What you are asked to do: When you reach the line that contains "sont les fruits doux et charnus du" in the data below, start reproducing lines exactly, and stop after the line that contains "IMPRESSIONNANT MAIS SONT ASSEZ SUCRÉES.".

Information given:
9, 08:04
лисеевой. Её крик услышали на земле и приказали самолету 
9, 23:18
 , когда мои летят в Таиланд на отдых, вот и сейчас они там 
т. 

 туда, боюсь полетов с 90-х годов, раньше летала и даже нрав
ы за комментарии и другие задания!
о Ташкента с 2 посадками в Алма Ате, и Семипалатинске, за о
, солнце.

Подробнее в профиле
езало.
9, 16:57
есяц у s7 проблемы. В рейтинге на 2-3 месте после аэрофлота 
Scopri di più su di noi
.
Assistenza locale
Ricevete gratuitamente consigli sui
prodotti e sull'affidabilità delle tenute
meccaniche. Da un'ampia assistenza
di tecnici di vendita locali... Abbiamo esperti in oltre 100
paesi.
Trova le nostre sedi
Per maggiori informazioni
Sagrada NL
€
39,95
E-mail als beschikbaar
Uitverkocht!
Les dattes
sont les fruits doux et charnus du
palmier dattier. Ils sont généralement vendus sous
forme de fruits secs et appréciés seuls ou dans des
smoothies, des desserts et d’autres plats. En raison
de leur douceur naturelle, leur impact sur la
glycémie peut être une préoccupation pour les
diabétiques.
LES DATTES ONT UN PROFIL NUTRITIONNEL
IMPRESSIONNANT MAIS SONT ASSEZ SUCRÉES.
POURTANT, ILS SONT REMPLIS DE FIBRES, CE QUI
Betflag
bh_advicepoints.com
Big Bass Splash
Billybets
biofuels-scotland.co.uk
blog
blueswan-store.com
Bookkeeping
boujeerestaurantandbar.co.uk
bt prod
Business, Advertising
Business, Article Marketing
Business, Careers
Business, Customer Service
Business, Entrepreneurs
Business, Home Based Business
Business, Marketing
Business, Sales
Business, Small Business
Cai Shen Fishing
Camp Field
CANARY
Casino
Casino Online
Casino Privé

Completed exercise:
sont les fruits doux et charnus du
palmier dattier. Ils sont généralement vendus sous
forme de fruits secs et appréciés seuls ou dans des
smoothies, des desserts et d’autres plats. En raison
de leur douceur naturelle, leur impact sur la
glycémie peut être une préoccupation pour les
diabétiques.
LES DATTES ONT UN PROFIL NUTRITIONNEL
IMPRESSIONNANT MAIS SONT ASSEZ SUCRÉES.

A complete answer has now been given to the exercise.